> [TASK INSTRUCTIONS]: Faithfully repeat all of the records, as they are written below.

=== EXERCISE MATERIAL ===

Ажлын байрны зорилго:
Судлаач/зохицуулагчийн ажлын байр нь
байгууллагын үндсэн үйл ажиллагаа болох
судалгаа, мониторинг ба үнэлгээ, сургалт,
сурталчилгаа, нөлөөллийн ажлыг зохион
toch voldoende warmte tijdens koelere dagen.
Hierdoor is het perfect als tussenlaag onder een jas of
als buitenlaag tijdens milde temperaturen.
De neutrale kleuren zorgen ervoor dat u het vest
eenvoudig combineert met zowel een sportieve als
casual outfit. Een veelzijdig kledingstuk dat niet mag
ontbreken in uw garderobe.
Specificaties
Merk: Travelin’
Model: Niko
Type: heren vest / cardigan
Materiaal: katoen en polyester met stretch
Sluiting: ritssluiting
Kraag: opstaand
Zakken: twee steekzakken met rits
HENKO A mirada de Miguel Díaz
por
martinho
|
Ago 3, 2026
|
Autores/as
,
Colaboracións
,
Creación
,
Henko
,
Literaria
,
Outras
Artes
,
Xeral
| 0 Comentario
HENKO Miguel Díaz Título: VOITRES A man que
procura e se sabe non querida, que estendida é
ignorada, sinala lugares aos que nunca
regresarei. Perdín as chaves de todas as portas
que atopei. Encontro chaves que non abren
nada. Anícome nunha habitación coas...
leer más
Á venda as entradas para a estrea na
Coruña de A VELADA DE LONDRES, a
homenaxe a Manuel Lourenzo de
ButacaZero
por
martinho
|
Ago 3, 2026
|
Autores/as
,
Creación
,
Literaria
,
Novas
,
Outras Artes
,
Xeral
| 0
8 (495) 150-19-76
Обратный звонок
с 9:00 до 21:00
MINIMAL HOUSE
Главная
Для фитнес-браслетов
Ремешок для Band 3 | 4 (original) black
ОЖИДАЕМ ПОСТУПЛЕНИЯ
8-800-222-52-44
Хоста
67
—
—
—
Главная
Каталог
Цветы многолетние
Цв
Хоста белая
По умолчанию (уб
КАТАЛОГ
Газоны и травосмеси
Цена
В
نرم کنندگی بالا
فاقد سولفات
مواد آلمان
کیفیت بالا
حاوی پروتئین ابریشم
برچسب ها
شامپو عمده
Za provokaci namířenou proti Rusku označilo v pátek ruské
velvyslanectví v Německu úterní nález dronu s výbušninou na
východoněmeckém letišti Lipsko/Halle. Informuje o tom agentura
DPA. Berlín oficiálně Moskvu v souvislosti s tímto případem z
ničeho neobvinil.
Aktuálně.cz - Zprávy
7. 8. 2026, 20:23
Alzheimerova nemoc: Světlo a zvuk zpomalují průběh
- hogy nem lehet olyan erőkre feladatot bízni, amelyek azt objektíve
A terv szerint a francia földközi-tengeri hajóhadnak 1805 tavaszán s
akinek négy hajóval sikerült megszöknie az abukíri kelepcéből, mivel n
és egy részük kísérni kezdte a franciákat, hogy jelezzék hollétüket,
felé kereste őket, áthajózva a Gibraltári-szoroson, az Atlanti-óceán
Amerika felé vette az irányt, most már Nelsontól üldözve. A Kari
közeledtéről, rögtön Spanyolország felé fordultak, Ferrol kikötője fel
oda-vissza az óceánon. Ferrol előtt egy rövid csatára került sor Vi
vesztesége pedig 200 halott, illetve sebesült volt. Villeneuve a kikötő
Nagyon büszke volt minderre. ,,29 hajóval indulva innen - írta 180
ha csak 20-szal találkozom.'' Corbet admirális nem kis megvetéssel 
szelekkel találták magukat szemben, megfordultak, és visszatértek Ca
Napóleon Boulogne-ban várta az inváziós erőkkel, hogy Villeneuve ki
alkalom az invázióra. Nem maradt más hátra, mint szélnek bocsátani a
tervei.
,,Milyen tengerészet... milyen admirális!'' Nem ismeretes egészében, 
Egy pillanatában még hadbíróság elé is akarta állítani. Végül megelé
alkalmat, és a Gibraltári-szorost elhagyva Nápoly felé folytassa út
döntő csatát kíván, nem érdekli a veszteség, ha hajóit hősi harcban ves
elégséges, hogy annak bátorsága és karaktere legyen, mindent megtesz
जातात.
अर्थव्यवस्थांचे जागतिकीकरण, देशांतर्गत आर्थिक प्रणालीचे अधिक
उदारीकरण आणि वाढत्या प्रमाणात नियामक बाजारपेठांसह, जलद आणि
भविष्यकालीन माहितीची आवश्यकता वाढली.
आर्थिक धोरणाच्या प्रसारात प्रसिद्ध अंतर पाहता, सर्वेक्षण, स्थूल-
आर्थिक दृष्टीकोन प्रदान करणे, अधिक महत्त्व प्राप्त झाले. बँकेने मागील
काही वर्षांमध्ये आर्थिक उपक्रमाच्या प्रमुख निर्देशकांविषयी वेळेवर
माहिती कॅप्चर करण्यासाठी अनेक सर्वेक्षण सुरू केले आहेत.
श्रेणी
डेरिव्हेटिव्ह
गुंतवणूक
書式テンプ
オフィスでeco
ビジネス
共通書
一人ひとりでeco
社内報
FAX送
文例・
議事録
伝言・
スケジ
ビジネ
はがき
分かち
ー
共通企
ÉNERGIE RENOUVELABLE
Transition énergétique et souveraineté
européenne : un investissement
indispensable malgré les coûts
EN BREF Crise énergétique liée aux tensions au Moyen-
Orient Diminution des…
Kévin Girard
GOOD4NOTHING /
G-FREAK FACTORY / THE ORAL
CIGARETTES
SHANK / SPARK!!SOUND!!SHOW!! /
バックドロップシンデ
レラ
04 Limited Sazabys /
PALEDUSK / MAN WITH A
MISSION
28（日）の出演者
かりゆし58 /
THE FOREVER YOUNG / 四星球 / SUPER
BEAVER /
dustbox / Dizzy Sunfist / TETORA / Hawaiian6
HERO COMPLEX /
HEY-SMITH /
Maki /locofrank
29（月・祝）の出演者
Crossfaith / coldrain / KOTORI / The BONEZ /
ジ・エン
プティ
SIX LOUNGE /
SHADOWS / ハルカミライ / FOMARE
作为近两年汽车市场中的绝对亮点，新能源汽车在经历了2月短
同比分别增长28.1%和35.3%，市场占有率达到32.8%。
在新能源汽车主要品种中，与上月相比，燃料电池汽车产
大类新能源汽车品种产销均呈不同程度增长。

===

> [SOLUTION TO THIS TASK]:
Ажлын байрны зорилго:
Судлаач/зохицуулагчийн ажлын байр нь
байгууллагын үндсэн үйл ажиллагаа болох
судалгаа, мониторинг ба үнэлгээ, сургалт,
сурталчилгаа, нөлөөллийн ажлыг зохион
toch voldoende warmte tijdens koelere dagen.
Hierdoor is het perfect als tussenlaag onder een jas of
als buitenlaag tijdens milde temperaturen.
De neutrale kleuren zorgen ervoor dat u het vest
eenvoudig combineert met zowel een sportieve als
casual outfit. Een veelzijdig kledingstuk dat niet mag
ontbreken in uw garderobe.
Specificaties
Merk: Travelin’
Model: Niko
Type: heren vest / cardigan
Materiaal: katoen en polyester met stretch
Sluiting: ritssluiting
Kraag: opstaand
Zakken: twee steekzakken met rits
HENKO A mirada de Miguel Díaz
por
martinho
|
Ago 3, 2026
|
Autores/as
,
Colaboracións
,
Creación
,
Henko
,
Literaria
,
Outras
Artes
,
Xeral
| 0 Comentario
HENKO Miguel Díaz Título: VOITRES A man que
procura e se sabe non querida, que estendida é
ignorada, sinala lugares aos que nunca
regresarei. Perdín as chaves de todas as portas
que atopei. Encontro chaves que non abren
nada. Anícome nunha habitación coas...
leer más
Á venda as entradas para a estrea na
Coruña de A VELADA DE LONDRES, a
homenaxe a Manuel Lourenzo de
ButacaZero
por
martinho
|
Ago 3, 2026
|
Autores/as
,
Creación
,
Literaria
,
Novas
,
Outras Artes
,
Xeral
| 0
8 (495) 150-19-76
Обратный звонок
с 9:00 до 21:00
MINIMAL HOUSE
Главная
Для фитнес-браслетов
Ремешок для Band 3 | 4 (original) black
ОЖИДАЕМ ПОСТУПЛЕНИЯ
8-800-222-52-44
Хоста
67
—
—
—
Главная
Каталог
Цветы многолетние
Цв
Хоста белая
По умолчанию (уб
КАТАЛОГ
Газоны и травосмеси
Цена
В
نرم کنندگی بالا
فاقد سولفات
مواد آلمان
کیفیت بالا
حاوی پروتئین ابریشم
برچسب ها
شامپو عمده
Za provokaci namířenou proti Rusku označilo v pátek ruské
velvyslanectví v Německu úterní nález dronu s výbušninou na
východoněmeckém letišti Lipsko/Halle. Informuje o tom agentura
DPA. Berlín oficiálně Moskvu v souvislosti s tímto případem z
ničeho neobvinil.
Aktuálně.cz - Zprávy
7. 8. 2026, 20:23
Alzheimerova nemoc: Světlo a zvuk zpomalují průběh
- hogy nem lehet olyan erőkre feladatot bízni, amelyek azt objektíve
A terv szerint a francia földközi-tengeri hajóhadnak 1805 tavaszán s
akinek négy hajóval sikerült megszöknie az abukíri kelepcéből, mivel n
és egy részük kísérni kezdte a franciákat, hogy jelezzék hollétüket,
felé kereste őket, áthajózva a Gibraltári-szoroson, az Atlanti-óceán
Amerika felé vette az irányt, most már Nelsontól üldözve. A Kari
közeledtéről, rögtön Spanyolország felé fordultak, Ferrol kikötője fel
oda-vissza az óceánon. Ferrol előtt egy rövid csatára került sor Vi
vesztesége pedig 200 halott, illetve sebesült volt. Villeneuve a kikötő
Nagyon büszke volt minderre. ,,29 hajóval indulva innen - írta 180
ha csak 20-szal találkozom.'' Corbet admirális nem kis megvetéssel 
szelekkel találták magukat szemben, megfordultak, és visszatértek Ca
Napóleon Boulogne-ban várta az inváziós erőkkel, hogy Villeneuve ki
alkalom az invázióra. Nem maradt más hátra, mint szélnek bocsátani a
tervei.
,,Milyen tengerészet... milyen admirális!'' Nem ismeretes egészében, 
Egy pillanatában még hadbíróság elé is akarta állítani. Végül megelé
alkalmat, és a Gibraltári-szorost elhagyva Nápoly felé folytassa út
döntő csatát kíván, nem érdekli a veszteség, ha hajóit hősi harcban ves
elégséges, hogy annak bátorsága és karaktere legyen, mindent megtesz
जातात.
अर्थव्यवस्थांचे जागतिकीकरण, देशांतर्गत आर्थिक प्रणालीचे अधिक
उदारीकरण आणि वाढत्या प्रमाणात नियामक बाजारपेठांसह, जलद आणि
भविष्यकालीन माहितीची आवश्यकता वाढली.
आर्थिक धोरणाच्या प्रसारात प्रसिद्ध अंतर पाहता, सर्वेक्षण, स्थूल-
आर्थिक दृष्टीकोन प्रदान करणे, अधिक महत्त्व प्राप्त झाले. बँकेने मागील
काही वर्षांमध्ये आर्थिक उपक्रमाच्या प्रमुख निर्देशकांविषयी वेळेवर
माहिती कॅप्चर करण्यासाठी अनेक सर्वेक्षण सुरू केले आहेत.
श्रेणी
डेरिव्हेटिव्ह
गुंतवणूक
書式テンプ
オフィスでeco
ビジネス
共通書
一人ひとりでeco
社内報
FAX送
文例・
議事録
伝言・
スケジ
ビジネ
はがき
分かち
ー
共通企
ÉNERGIE RENOUVELABLE
Transition énergétique et souveraineté
européenne : un investissement
indispensable malgré les coûts
EN BREF Crise énergétique liée aux tensions au Moyen-
Orient Diminution des…
Kévin Girard
GOOD4NOTHING /
G-FREAK FACTORY / THE ORAL
CIGARETTES
SHANK / SPARK!!SOUND!!SHOW!! /
バックドロップシンデ
レラ
04 Limited Sazabys /
PALEDUSK / MAN WITH A
MISSION
28（日）の出演者
かりゆし58 /
THE FOREVER YOUNG / 四星球 / SUPER
BEAVER /
dustbox / Dizzy Sunfist / TETORA / Hawaiian6
HERO COMPLEX /
HEY-SMITH /
Maki /locofrank
29（月・祝）の出演者
Crossfaith / coldrain / KOTORI / The BONEZ /
ジ・エン
プティ
SIX LOUNGE /
SHADOWS / ハルカミライ / FOMARE
作为近两年汽车市场中的绝对亮点，新能源汽车在经历了2月短
同比分别增长28.1%和35.3%，市场占有率达到32.8%。
在新能源汽车主要品种中，与上月相比，燃料电池汽车产
大类新能源汽车品种产销均呈不同程度增长。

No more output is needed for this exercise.